Program VERTOT


    setenv  <infile>    <path name>
    setenv  <outfile>   <path name>
    setenv  <statfile>  <path name>
    vertot [<infile>]
where infile, outfile, and statfile are the logical names of the input, optional output, and optional report files (as found in the environment; the program will prompt the user for input and output file logical names (as appropriate for the context).


The VERTOT program compute vertical-column totals for each specified variable in a user-specified GRIDDED Models-3 file. Optionally, it will put the output to a user-specified 1-layer GRIDDED output file, and optionally write statistics to the log. (You want to choose at least one of these options :-).) If statistics output is chose, then for each time step for each variable, the program reports statistics on vertical totals of that variable to the program log or to the statfile.

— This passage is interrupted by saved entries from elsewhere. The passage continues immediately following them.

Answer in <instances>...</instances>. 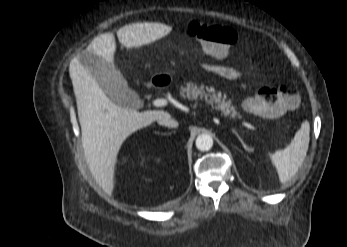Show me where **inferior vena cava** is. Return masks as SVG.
Listing matches in <instances>:
<instances>
[{
	"instance_id": "obj_1",
	"label": "inferior vena cava",
	"mask_w": 347,
	"mask_h": 247,
	"mask_svg": "<svg viewBox=\"0 0 347 247\" xmlns=\"http://www.w3.org/2000/svg\"><path fill=\"white\" fill-rule=\"evenodd\" d=\"M158 123L160 125L167 126L169 128H177L178 122L171 118L170 114L163 112L162 115L158 118Z\"/></svg>"
}]
</instances>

Note that VERTOT does not make sense for concentration data, but only for data in units (e.g., mass units) which can be summed. Vertical totals of concentration data would require the use of density to convert the data into a summable form.

A restriction at present is that the basic data type of all variables extracted must be REAL.

Before you run the program, you need to assign a logical name to the physical file names of both files, according to Models-3 conventions, using the operation

    "setenv <lname> <pname>"
The program will prompt you for the logical name you have chosen for the input file, and then extensively for the options to choose; the prompts will have default responses which can be accepted by hitting <RETURN>. The specification of starting date and time, and duration for the analysis follow Models-3 date and time conventions.

Note that the set of analyses which can be performed by one execution of VERTOT is quite complex. If you want to run this program in batch mode (from a script), the recommended way to develop the script is to run the program once interactively noting the pattern of responses to prompts which generate the particular analysis you want. The pattern of responses then becomes either a command-input file which is redirected into the program in the script, or becomes a "here-document" fed into the execution.